* **TASK**
Which lines of the entries contain the string "with"? Please find them and copy them.

* **Stored data entries**
──────

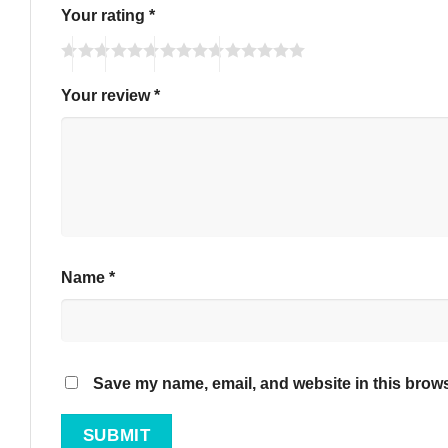
Your rating
*
Your review
*
Name
*
Save my name, email, and website in this brows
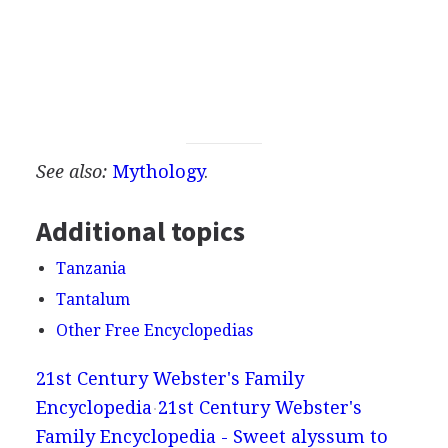
See also:
Mythology
.
Additional topics
Tanzania
Tantalum
Other Free Encyclopedias
21st Century Webster's Family
Encyclopedia
21st Century Webster's
Family Encyclopedia - Sweet alyssum to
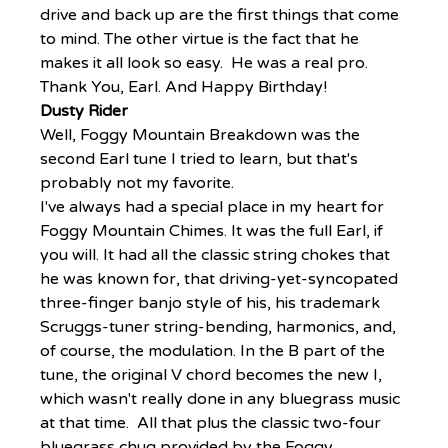
drive and back up are the first things that come 
to mind. The other virtue is the fact that he 
makes it all look so easy.  He was a real pro. 
Thank You, Earl. And Happy Birthday!
Dusty Rider
Well, Foggy Mountain Breakdown was the 
second Earl tune I tried to learn, but that's 
probably not my favorite.
I've always had a special place in my heart for 
Foggy Mountain Chimes. It was the full Earl, if 
you will. It had all the classic string chokes that 
he was known for, that driving-yet-syncopated 
three-finger banjo style of his, his trademark 
Scruggs-tuner string-bending, harmonics, and, 
of course, the modulation. In the B part of the 
tune, the original V chord becomes the new I, 
which wasn't really done in any bluegrass music 
at that time.  All that plus the classic two-four 
bluegrass chug provided by the Foggy 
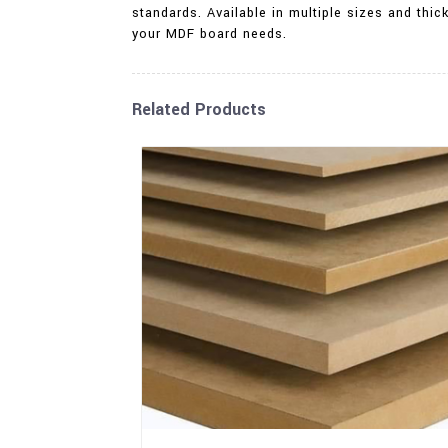
standards. Available in multiple sizes and thic
your MDF board needs.
Related Products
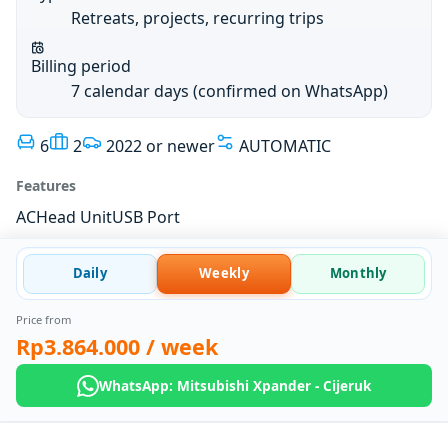
Retreats, projects, recurring trips
Billing period
7 calendar days (confirmed on WhatsApp)
6
2
2022 or newer
AUTOMATIC
Features
AC
Head Unit
USB Port
Daily
Weekly
Monthly
Price from
Rp3.864.000
/ week
WhatsApp: Mitsubishi Xpander - Cijeruk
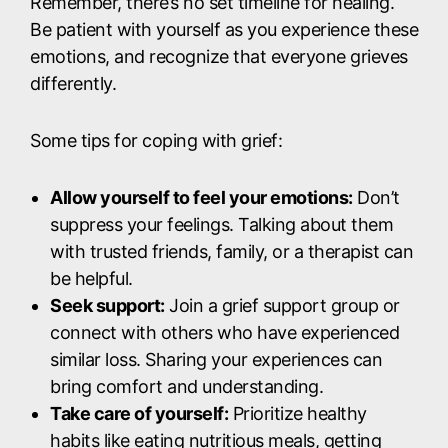
Remember, there’s no set timeline for healing.
Be patient with yourself as you experience these
emotions, and recognize that everyone grieves
differently.
Some tips for coping with grief:
Allow yourself to feel your emotions:
Don’t
suppress your feelings. Talking about them
with trusted friends, family, or a therapist can
be helpful.
Seek support:
Join a grief support group or
connect with others who have experienced
similar loss. Sharing your experiences can
bring comfort and understanding.
Take care of yourself:
Prioritize healthy
habits like eating nutritious meals, getting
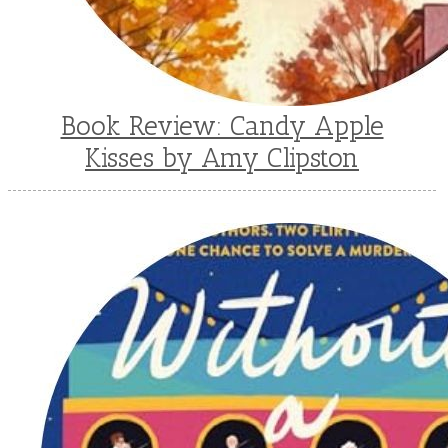
Book Review: Candy Apple
Kisses by Amy Clipston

──────

* **EXPECTED ANSWER**
Be patient with yourself as you experience these
Some tips for coping with grief:
with trusted friends, family, or a therapist can
connect with others who have experienced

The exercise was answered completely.